GraV: Grasp Volume Data for the Design of One-Handed XR Interfaces

TL;DR

This work identifies critical design factors and a design space representing grasp-proximate interfaces and introduces a simulation tool for generating reachability and displacement cost data for designing these interfaces, empowering XR creators to develop bespoke interfaces tailored specifically to grasping hands.

Abstract

Everyday objects, like remote controls or electric toothbrushes, are crafted with hand-accessible interfaces. Expanding on this design principle, extended reality (XR) interfaces for physical tasks could facilitate interaction without necessitating the release of grasped tools, ensuring seamless workflow integration. While established data, such as hand anthropometric measurements, guide the design of handheld objects, XR currently lacks comparable data, regarding reachability, for single-hand interfaces while grasping objects. To address this, we identify critical design factors and a design space representing grasp-proximate interfaces and introduce a simulation tool for generating reachability and displacement cost data for designing these interfaces. Additionally, using the simulation tool, we generate a dataset based on grasp taxonomy and common household objects. Finally, we share insights from a design workshop that emphasizes the significance of reachability and motion cost data, empowering XR creators to develop bespoke interfaces tailored specifically to grasping hands.

Figures (11)

• Figure 1: Hand Grasp and finger Interaction Parts.
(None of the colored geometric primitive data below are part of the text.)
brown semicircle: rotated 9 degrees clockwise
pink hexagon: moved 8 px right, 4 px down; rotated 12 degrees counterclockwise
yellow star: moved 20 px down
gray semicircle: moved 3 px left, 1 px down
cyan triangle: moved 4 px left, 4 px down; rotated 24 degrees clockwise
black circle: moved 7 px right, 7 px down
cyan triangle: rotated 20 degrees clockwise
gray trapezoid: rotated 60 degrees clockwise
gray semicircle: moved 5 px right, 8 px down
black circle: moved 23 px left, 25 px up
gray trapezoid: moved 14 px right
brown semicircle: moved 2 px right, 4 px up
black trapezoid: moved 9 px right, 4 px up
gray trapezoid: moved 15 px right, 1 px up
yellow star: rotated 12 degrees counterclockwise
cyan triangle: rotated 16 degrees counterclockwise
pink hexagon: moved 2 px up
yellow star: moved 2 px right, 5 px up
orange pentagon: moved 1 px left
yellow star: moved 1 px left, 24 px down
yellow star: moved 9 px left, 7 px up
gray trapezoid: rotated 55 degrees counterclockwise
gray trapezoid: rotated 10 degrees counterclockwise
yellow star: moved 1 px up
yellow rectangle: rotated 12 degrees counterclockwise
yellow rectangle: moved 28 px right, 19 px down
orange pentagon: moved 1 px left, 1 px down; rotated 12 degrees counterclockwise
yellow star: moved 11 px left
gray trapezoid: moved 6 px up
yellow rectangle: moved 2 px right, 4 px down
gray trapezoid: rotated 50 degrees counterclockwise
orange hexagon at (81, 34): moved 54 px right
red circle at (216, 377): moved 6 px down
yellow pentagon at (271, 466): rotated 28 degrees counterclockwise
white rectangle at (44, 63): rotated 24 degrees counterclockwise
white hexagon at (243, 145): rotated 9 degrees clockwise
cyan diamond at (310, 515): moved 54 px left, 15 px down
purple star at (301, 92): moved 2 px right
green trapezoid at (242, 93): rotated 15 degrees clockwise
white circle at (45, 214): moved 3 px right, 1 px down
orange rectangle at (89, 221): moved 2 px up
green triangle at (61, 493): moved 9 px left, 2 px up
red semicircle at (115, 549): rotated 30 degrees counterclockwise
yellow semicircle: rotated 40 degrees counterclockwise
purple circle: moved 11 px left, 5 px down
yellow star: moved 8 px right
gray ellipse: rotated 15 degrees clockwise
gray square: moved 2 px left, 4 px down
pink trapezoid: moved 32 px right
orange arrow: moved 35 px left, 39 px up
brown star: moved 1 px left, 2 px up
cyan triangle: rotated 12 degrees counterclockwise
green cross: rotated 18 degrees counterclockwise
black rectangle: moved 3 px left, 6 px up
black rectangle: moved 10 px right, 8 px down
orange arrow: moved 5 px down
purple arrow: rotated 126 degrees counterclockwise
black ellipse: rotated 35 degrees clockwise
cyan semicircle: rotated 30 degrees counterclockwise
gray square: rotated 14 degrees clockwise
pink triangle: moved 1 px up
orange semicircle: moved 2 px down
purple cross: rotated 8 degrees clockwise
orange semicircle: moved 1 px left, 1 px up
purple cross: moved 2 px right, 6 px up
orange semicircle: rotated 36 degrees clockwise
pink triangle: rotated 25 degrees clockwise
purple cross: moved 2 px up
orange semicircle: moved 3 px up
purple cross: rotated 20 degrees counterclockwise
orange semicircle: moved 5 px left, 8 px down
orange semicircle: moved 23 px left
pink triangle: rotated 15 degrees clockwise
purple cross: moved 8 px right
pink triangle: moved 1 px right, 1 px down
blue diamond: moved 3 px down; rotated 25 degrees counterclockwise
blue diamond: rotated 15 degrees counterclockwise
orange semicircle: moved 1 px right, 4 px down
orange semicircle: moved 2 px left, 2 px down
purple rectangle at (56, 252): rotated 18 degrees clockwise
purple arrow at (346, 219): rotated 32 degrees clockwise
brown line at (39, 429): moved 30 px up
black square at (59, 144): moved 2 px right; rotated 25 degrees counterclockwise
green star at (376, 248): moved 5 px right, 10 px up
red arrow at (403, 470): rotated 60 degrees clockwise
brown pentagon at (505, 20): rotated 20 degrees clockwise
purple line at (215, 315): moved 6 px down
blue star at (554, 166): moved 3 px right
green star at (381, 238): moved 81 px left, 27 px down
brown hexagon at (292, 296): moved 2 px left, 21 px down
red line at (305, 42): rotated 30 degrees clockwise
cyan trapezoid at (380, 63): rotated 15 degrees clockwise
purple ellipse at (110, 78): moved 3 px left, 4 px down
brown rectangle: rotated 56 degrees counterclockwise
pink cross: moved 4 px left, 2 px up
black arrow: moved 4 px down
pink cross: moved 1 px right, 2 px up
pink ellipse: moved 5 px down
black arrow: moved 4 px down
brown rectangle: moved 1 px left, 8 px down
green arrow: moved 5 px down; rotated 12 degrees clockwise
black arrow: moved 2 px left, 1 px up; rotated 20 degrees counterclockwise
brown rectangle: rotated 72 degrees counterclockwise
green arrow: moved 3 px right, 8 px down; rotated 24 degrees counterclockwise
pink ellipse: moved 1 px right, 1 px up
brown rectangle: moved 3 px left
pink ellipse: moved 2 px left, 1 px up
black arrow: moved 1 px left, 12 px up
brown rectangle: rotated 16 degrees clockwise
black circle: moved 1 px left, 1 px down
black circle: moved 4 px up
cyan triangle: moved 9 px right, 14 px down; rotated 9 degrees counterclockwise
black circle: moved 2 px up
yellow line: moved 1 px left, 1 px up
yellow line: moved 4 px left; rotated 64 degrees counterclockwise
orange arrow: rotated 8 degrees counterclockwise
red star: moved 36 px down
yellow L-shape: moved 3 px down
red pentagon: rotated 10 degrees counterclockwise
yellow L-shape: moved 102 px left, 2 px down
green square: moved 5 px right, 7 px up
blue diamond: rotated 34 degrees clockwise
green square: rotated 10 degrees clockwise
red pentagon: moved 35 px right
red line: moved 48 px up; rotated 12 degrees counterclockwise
In (A), the brown region represents the part of the hand that is used for grip (i.e., the palm), the green represents the fingers that can move freely (index and thumb), and the blue dots represent the fingertips (both pads and nails) as the finger interaction parts. (b1) and (b2) represent the same grip but are adjusted to prioritize thumb and index finger mobility, respectively. (b3) shows both fingers are available to move while holding the screwdriver.
• Figure 2: Hand Motion Tracking and Cost Evaluation. (a1) shows a 2D representation of the finger motion range for the index finger, while (a2) shows a 2D representation of the accessible interaction volume for the index fingertip. (b1) and (b2) represent a lower cost and a higher cost motion for the index finger, respectively.
• Figure 3: Object and motion boundaries. (A) shows a free-hand range of motion, and (B) shows the object boundary that is formed when an object's volume intersects with the hand's free-motion volume. (C) represents the motion boundary for both the index finger and thumb while holding a screwdriver with no external obstruction. (D) Shows the opportunistic surface haptic available for the index finger.
• Figure 4: Design space for GPUIs. (A) represents a change in grasp type keeping the user's hand and object constant. (B) represents a change in an object while keeping the other two axes constant. (C) represents the same object and grasp type for the same user but in condition H2 the thumb has an injury that reduces its range of motion.
• Figure 5: Procedural hand generated in the simulation process from anthropometric parameters. The forward direction points in the direction of the index. The right direction points from the index MP to the little finger MP. Positive rotations around the X-axis are counterclockwise.